Un thème récurrent est d’ailleurs le dysfonctionnement de l’être humain comme de la machine. Ainsi, « Survie sur Mars » étudie le comportement de scientifiques évoluant dans un milieu clos et artificiel (Biosphère), pour une longue durée. L’être humain apparaît comme le facteur le plus difficilement contrôlable dans ce genre d’expérimentation, parce qu’imprévisible. L’isolement, la promiscuité et le sentiment d’irréalité génèrent des tensions et favorisent le développement de pathologies majeures. « Cœur de fer » met aussi en scène un scientifique psychopathe déchiré entre la science et la religion. Une équipe doit se rendre au centre de la Terre où un « Ver », surnom donné à un trou noir, fait des ravages. Lors de la descente, Lucas devient de plus en plus confus (en fait, il entreprend sa propre descente aux Enfers). Le déséquilibre s’aggrave dangereusement. L’homme a le sentiment d’aller à l’encontre de la volonté de Dieu. La culpabilité le ronge jusqu’à le faire basculer dans la folie (le « ver » le ronge de l’intérieur…). Champetier propose ici un texte fort, brillamment construit. Enfin, « Ce que Hercule… » raconte, avec humour cette fois, le dérèglement des toilettes dans un vaisseau spatial. Imaginez un seul instant les conséquences d’une telle situation…

Les rapports entre science et conscience sont au cœur des préoccupations de l’auteur. Comment user de notre savoir ? Dans « Karyotype 47, XX, +21 », Champetier aborde la délicate question de l’eugénisme. Une société peut-elle se donner le droit de stériliser des trisomiques sous prétexte qu’ils perpétuent des tares génétiques ? La formule du procès, ici privilégiée, convient bien au sujet : elle permet de présenter les divers points de vue, de peser le pour et le contre et de susciter ainsi une réflexion nécessaire.

Les textes choisis mettent aussi en valeur le talent de conteur de Champetier. Qu’il s’agisse de mener une enquête (intrigue policière, histoire de sabotage), de conduire un procès, d’expédier une équipe dans les entrailles de la Terre, chaque fois la tension est maintenue jusqu’à l’ultime chute. Les actions s’enchaînent rapidement, les dialogues (y compris les dialogues intérieurs ou ceux avec la machine) alimentent intelligemment le suspense, et les personnages restent crédibles. Ma seule réserve concerne « Visite au comptoir dénébolien ». La caricature fait ici sourire, mais le texte comporte des longueurs et il détonne par rapport à l’ensemble.

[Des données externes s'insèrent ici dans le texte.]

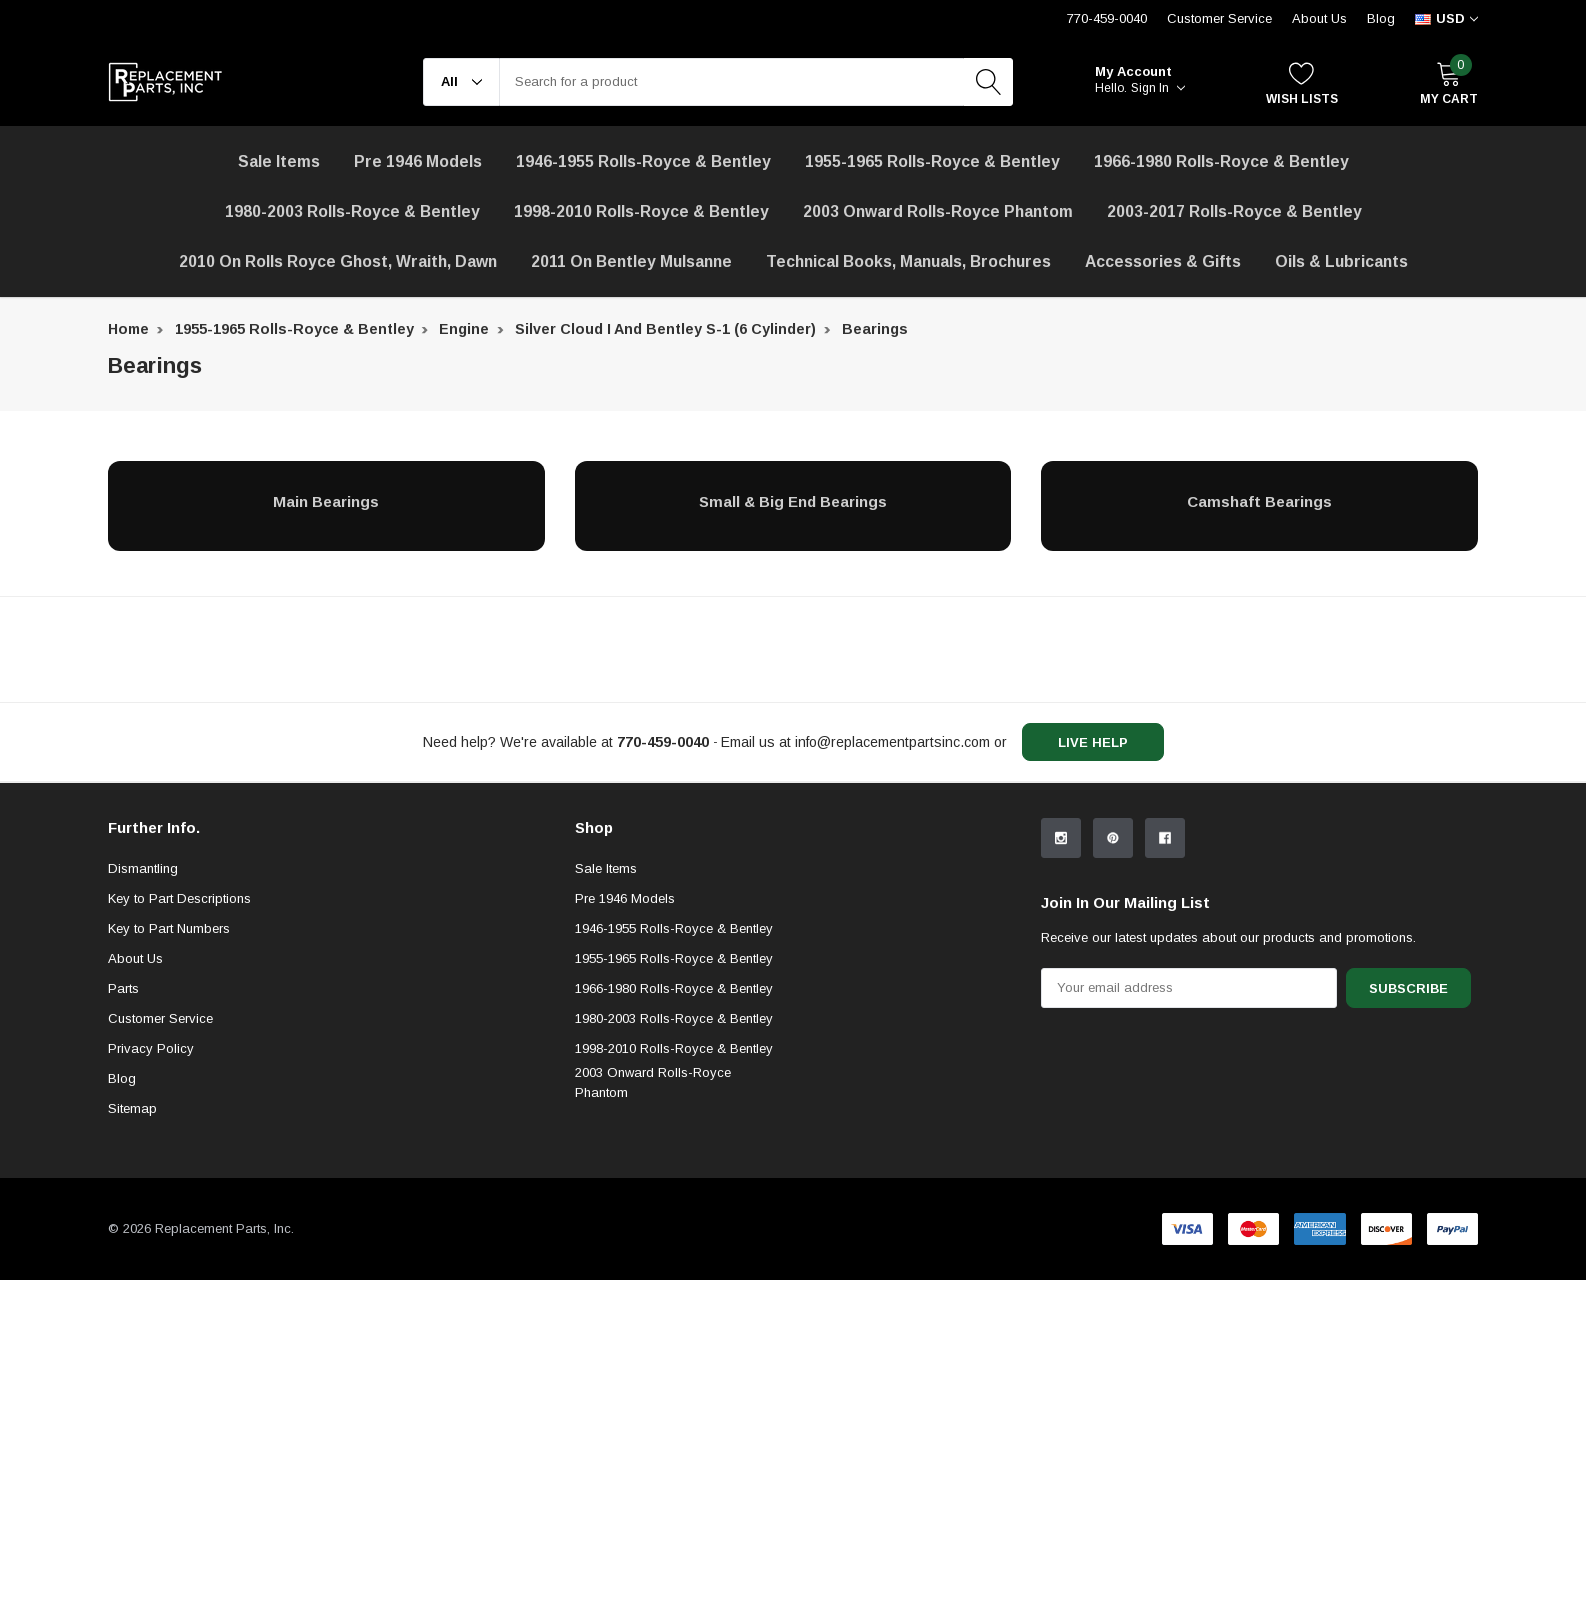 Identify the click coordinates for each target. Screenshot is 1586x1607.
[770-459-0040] (663, 742)
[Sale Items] (279, 162)
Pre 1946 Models (418, 161)
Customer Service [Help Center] (1219, 18)
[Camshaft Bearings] (1259, 501)
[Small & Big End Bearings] (793, 501)
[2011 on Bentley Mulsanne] (631, 262)
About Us (1319, 18)
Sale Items (606, 1032)
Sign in (1158, 88)
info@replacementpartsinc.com (892, 742)
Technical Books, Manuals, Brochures (908, 261)
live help (1093, 742)
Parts (123, 1152)
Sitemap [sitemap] (132, 1272)
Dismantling (143, 1032)
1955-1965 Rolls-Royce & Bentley (932, 161)
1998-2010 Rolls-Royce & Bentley (641, 211)
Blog (1381, 18)
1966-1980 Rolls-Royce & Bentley (1221, 161)
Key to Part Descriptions (179, 1062)
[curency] (1446, 19)
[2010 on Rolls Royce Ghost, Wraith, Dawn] (338, 262)
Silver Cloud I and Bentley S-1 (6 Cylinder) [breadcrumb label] (665, 329)
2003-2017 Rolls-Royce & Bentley (1234, 211)
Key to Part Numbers (169, 1092)
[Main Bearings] (326, 501)
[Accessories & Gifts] (1163, 262)
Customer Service (160, 1182)
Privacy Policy (151, 1212)
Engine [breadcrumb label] (464, 329)
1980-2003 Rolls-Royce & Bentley (352, 211)
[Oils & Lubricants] (1341, 262)
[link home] (165, 82)
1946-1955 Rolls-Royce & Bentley (643, 161)
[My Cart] (1449, 82)
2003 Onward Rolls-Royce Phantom (653, 1246)
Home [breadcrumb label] (128, 329)
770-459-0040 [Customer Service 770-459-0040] (1107, 18)
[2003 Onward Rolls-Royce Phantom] (938, 212)
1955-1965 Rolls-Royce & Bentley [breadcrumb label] (294, 329)
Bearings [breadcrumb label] (875, 329) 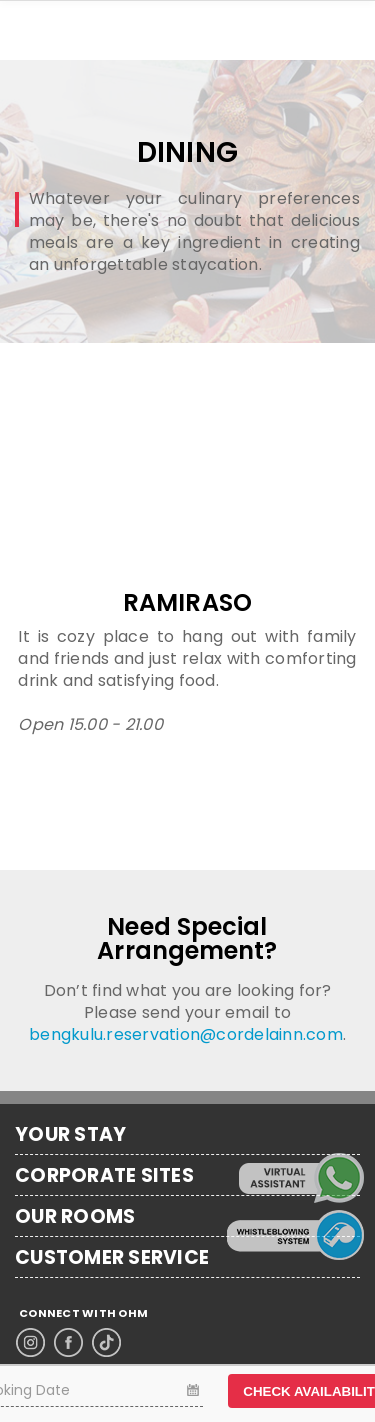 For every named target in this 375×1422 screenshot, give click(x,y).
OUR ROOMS (75, 1217)
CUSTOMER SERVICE (112, 1258)
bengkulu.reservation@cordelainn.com (186, 1034)
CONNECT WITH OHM (83, 1313)
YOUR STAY (70, 1135)
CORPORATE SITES (104, 1176) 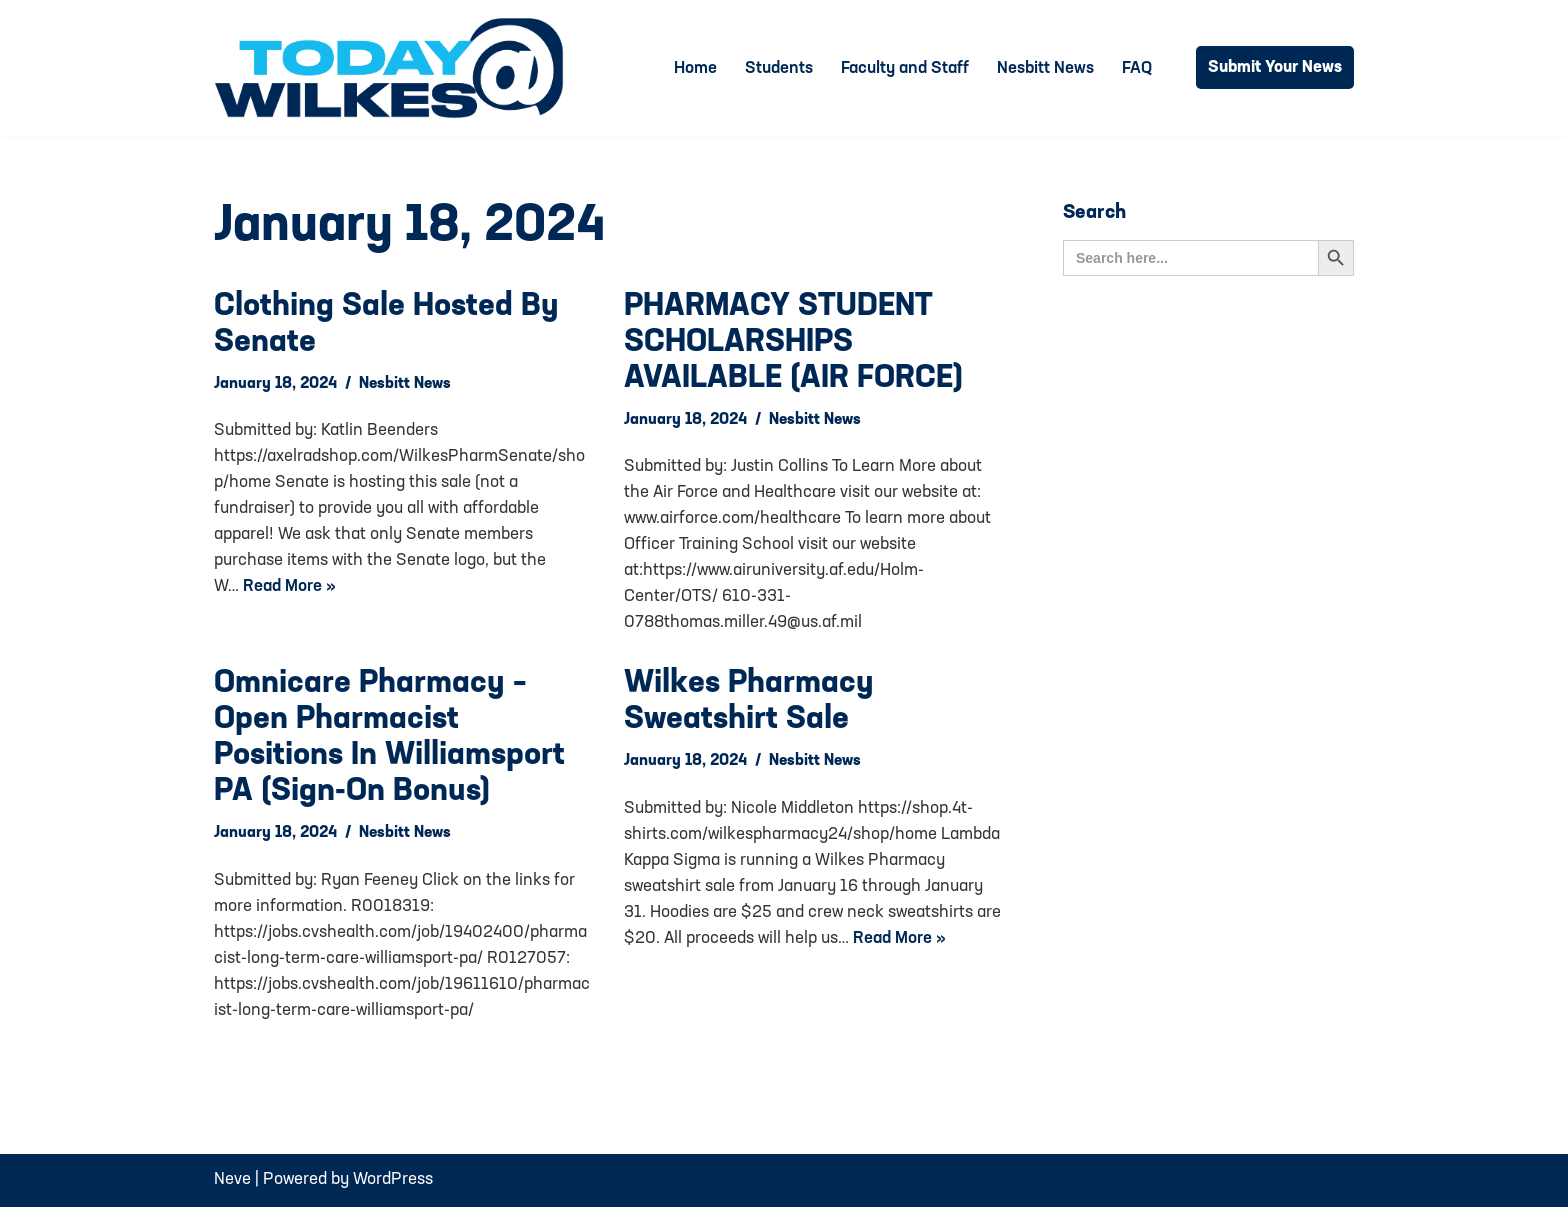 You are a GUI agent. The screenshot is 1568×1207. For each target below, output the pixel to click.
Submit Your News (1275, 67)
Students (779, 68)
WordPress (393, 1179)
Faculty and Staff (905, 68)
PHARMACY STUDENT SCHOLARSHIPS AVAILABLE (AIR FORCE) (793, 343)
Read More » (289, 586)
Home (695, 68)
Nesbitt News (1045, 68)
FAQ (1137, 68)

Enfin, je ne peux passer sous silence les innombrables coquilles et erreurs qui ont échappé à la vigilance des correcteurs. Quel désastre ! Et puis, comment pardonner à l’éditeur de ne pas avoir précisé les sources bibliographiques des textes retenus ? Cela dit, Cœur de fer reste un recueil intéressant dans lequel humour, suspense et rigueur scientifique font bon ménage. Champetier prend manifestement plaisir à exploiter le potentiel du genre SF, à varier ses approches. L’une des figures les plus étonnantes et polyvalentes du milieu de la SF, pour sûr… [RP]

  • Source : L'ASFFQ 1997, Alire, p. 59-61.